How to std::bind() to create a data member?

Question

I'm generating random values with C++11 nice new generators and distributions. In a function it works like a charm and looks like this:

void foo() {
   mt19937 generator;
   uniform_int_distribution<unsigned> distribution;
   auto dice = bind(distribution, generator);
   // dice() will now give a random unsigned value
}

But how can I put all three objects in a class as data members? I can simply write generator and distribution as data members, but how do I make dice a data member without knowing (or wanting to know) its exact type? Suprisingly this

class X {
   mt19937 generator;
   uniform_int_distribution<unsigned> distribution;
   decltype(bind(distribution, generator)) dice;
};

yields the error error C2660: 'bind' : function does not take 2 arguments in Visual Studio 2013.

Answer 1

You could always gasp write a function instead of using a lambda/bind/etc.:

class X {
   mt19937 generator;
   uniform_int_distribution<unsigned> distribution;
public:
   auto dice() -> decltype(distribution(generator)) {
     return distribution(generator);
   }
   // or alternatively
   auto operator() () -> decltype(distribution(generator)) {
     return distribution(generator);
   }
};

Bonus points for parameterizing on the type of the generator and/or distribution, and for holding the generator with a std::shared_ptr so that you can make several objects with differing distributions that share the same engine. You'll eventually want a constructor to seed the generator as well - Ideally with something like std::random_device{}().

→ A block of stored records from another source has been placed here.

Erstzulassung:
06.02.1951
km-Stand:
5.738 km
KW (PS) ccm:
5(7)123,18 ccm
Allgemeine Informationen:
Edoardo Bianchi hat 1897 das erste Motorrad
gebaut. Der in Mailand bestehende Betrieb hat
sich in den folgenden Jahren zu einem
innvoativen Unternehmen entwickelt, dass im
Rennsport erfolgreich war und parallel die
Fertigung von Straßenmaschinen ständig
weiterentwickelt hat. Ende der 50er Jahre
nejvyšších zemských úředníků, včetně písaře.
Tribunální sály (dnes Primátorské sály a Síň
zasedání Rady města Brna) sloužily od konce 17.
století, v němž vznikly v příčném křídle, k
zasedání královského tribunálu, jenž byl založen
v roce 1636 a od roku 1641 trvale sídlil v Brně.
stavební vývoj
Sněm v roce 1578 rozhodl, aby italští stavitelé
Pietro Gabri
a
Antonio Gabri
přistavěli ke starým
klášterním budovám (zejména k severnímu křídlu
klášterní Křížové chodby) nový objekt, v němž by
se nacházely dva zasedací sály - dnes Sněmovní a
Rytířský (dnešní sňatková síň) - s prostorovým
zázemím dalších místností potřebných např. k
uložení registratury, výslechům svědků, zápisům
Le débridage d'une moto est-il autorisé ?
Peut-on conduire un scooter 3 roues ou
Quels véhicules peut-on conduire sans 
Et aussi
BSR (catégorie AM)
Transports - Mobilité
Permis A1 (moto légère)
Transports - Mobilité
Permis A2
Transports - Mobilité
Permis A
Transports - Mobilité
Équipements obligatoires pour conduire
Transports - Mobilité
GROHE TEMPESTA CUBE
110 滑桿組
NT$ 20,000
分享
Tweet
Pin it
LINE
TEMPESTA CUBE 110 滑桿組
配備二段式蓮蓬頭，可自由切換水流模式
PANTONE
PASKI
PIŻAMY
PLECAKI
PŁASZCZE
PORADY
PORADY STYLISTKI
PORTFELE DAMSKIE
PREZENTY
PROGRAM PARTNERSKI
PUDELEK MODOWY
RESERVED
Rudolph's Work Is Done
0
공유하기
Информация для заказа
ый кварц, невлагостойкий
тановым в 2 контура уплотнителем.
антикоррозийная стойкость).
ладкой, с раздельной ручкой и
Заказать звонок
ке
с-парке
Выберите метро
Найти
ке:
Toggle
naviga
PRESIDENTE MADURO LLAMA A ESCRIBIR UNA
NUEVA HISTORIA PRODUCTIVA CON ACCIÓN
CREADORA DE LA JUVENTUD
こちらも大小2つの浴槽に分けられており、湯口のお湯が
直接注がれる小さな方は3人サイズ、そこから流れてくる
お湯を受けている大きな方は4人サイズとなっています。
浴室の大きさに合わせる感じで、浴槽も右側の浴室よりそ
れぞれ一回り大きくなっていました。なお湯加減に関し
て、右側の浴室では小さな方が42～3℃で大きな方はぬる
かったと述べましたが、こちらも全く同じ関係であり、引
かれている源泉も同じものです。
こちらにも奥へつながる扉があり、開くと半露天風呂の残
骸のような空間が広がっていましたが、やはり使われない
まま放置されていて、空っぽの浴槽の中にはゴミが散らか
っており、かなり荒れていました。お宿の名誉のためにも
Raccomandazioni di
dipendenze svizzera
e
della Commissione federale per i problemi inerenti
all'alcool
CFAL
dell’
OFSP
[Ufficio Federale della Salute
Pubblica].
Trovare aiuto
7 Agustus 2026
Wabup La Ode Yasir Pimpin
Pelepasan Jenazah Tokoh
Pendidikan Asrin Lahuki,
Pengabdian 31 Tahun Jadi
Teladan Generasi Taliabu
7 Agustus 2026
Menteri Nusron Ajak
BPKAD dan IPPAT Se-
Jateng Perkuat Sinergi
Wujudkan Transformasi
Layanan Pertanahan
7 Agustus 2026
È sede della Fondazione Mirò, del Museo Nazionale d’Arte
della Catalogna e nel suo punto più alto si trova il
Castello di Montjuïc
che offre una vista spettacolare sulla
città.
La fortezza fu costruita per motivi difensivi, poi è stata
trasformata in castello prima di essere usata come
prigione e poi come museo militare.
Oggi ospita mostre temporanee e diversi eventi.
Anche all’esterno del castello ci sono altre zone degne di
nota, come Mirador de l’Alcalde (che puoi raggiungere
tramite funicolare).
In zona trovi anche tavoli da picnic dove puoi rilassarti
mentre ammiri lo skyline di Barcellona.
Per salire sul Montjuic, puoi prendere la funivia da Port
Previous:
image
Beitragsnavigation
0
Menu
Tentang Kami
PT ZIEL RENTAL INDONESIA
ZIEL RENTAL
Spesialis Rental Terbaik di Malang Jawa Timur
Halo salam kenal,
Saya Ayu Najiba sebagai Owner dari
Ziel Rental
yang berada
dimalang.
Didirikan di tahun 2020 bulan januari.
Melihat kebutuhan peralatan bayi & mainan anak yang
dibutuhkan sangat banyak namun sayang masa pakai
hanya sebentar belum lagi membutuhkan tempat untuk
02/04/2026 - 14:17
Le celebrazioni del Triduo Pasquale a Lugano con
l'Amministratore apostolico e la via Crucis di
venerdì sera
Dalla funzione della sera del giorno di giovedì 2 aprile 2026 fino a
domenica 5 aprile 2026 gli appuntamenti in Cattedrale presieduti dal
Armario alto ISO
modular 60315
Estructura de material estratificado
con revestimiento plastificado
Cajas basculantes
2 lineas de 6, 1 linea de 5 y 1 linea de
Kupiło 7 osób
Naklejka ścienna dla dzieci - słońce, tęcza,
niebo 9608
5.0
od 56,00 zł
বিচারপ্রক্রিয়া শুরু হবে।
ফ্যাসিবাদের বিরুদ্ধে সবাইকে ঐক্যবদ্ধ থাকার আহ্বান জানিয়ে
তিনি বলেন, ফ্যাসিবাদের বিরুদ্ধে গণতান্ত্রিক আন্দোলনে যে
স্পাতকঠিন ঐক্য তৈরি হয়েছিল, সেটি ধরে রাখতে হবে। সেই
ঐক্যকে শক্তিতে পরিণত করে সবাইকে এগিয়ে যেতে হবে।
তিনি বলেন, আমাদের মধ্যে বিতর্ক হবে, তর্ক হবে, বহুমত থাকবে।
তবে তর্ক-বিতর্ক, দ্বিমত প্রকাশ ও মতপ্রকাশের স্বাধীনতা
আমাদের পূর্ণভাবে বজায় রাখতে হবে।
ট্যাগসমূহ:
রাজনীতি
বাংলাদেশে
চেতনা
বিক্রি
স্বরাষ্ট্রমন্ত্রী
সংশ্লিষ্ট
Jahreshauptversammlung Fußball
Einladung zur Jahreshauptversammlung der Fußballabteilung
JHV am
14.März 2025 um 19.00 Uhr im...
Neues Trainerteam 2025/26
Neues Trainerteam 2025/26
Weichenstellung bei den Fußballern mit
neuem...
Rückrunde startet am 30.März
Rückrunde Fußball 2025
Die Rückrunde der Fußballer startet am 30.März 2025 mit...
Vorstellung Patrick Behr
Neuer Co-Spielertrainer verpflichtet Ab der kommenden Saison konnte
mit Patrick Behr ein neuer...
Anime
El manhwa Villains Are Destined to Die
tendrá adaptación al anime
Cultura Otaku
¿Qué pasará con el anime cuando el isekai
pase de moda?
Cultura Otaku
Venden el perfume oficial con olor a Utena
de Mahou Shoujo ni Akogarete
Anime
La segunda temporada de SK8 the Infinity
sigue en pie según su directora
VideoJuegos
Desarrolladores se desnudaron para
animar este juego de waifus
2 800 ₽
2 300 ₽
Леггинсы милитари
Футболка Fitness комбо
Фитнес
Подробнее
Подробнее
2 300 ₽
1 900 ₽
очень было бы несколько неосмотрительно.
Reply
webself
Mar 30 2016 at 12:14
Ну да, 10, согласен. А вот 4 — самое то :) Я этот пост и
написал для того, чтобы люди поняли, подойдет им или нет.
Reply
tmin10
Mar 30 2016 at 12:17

Or, the answer I think you are looking for:

class X {
   mt19937 generator{std::random_device{}()};
   uniform_int_distribution<unsigned> distribution{1,6};
public:
   decltype(bind(std::ref(distribution), std::ref(generator))) dice{
     bind(std::ref(distribution), std::ref(generator))
   };
};

I'm sorry I mocked you for trying to use bind in the first place: it's actually kind of neat that you can write this class with "no code" in C++11. We need to get type-inference for class member declarations in C++17 so this could be:

class X {
   auto generator = mt19937{std::random_device{}()};
   auto distribution = uniform_int_distribution<unsigned>{1,6};
public:
   auto dice = bind(std::ref(distribution), std::ref(generator));
};

Given that the latest Concepts Lite paper proposes using concept names anywhere in the language where auto can appear to mean "infer type, ill-formed if type doesn't model named concept," auto member declarations may not be out of the question.

Answer 2

It works on GCC. I’m pretty sure that’s just a compiler bug. Unfortunately this means that you have to bite the bitter pill and use one of the workarounds described in the other answers.

Answer 3

The result of std::bind is unspecified: this means that you cannot store its raw result without type inference. However, you can use std::function to encapsulate the result of bind:

#include <functional>
std::function<unsigned()> dice(std::bind(distribution, generator));
auto result = dice();

EDIT: As whoever said above, this is most clearly a Visual Studio issue. I can confirm that this compiles with VS2013:

#include <functional>
#include <random>

using namespace std;

class X {
    mt19937 generator;
    uniform_int_distribution<unsigned> distribution;
    std::function<unsigned()> dice;

public:
    X() : dice(bind(distribution, generator)) {}

    unsigned roll() { return dice(); }
};

but changing the type of dice to decltype(bind(distribution, generator)) makes the whole thing fail with flying colors (even though it still works with clang).